On Wednesday, Treasury Secretary Tim Geithner said he extended the $700 billion bank bailout known as TARP for another ten months because, "the recovery of our financial system remains incomplete. And near-term shocks to that system could undermine the economic recovery we have seen to date." 

Reasonable enough. Yet just days before, Bank of America (NYSE:BAC) repaid its TARP investment in full, and it appears Citigroup (NYSE:C) and Wells Fargo (NYSE:WFC) aren't far behind. Why the $700 billion credit card needs to remain on red alert while lifelines at some of the most troubled banks are being removed is curious. It's akin to preparing for hurricane season by removing the plywood from hardware stores.

Round 2
A few days before Geithner extended TARP, the White House announced that bank repayments and "having gotten the financial crisis under control" means TARP money can be diverted to other ventures such as tax cuts, job creation, and infrastructure projects.
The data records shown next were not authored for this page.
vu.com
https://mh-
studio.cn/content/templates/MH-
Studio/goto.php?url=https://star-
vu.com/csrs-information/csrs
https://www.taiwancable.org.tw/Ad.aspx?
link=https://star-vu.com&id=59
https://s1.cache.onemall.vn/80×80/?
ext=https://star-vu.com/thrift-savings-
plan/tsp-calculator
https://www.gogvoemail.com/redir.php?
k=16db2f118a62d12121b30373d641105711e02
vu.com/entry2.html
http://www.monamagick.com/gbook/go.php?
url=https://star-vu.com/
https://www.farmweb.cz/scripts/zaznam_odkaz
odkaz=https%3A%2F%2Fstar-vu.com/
This shouldn't be confused with the $787 billion stimulus package -- still 78% unspent as of late September -- that already has the goal of tax cuts, job creation, and infrastructure projects.

At any rate, some may wonder how a program that needs to stay open to aid the financial system can simultaneously allocate its coffers to other unrelated projects.
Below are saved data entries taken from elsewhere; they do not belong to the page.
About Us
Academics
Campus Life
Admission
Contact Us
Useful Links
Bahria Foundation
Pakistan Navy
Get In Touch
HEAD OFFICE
I'll let you in on a secret: TARP no longer has anything to do with the financial system. It hasn't in a while. The biggest irony of TARP -- which was born a bank bailout, ridiculed as a bank bailout, and will be always known as a bank bailout -- is that banks will likely end up a minority recipient of its funds.
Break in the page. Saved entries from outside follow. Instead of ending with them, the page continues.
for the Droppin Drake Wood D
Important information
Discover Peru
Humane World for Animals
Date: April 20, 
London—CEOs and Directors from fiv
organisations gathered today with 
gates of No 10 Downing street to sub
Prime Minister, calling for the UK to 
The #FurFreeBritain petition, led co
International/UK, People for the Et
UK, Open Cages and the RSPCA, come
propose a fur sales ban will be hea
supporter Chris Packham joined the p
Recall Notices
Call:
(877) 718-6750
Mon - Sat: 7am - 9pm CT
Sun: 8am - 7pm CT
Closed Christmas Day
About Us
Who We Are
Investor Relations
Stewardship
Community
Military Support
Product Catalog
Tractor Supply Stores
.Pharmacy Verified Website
Out of the $700 billion originally allotted, only $245 billion was invested in banks. With B of A now fully repaid and Citi and Wells on its heels, every major bank will likely repay TARP in just over one year. Several smaller banks failed, taking their TARP investments with them, but profits from other banks more than offset their losses. The Treasury now expects it'll reap an aggregate $19 billion profit on its investments in banks.

That's where the good news ends.

What started as a plan to plug the financial panic quickly became a grab-bag-o'-fun for anyone in need. Insurance companies. Auto companies. Auto lending companies. Homeowners. The city of San Jose even tried to get in on the action. If you needed money, TARP had a lot of it. A maddening irony of Michael Moore's documentary Capitalism: A Love Story, was that he (rightly) criticized banks for their TARP indulgences while forgetting that General Motors, portrayed in the film as the ignored bastard child of America, received more TARP money than any bank. The $50 billion GM received is more than Goldman Sachs (NYSE:GS), JPMorgan Chase (NYSE:JPM), Morgan Stanley (NYSE:MS), and American Express (NYSE:AXP) received combined -- and all those banks repaid the amount in full, something GM can only dream about.

The beginning of the end
TARP started with an absurdly high figure, $700 billion, but passed largely on the grounds that much, if not all, of it would be recovered. That way, its long-term fiscal impact wouldn't be cruel. Many said this was hooey, but we now know it's true: Had TARP stuck to its original purpose, it would have achieved both goals of halting the financial panic and quickly repaying taxpayers in full plus interest with flying colors.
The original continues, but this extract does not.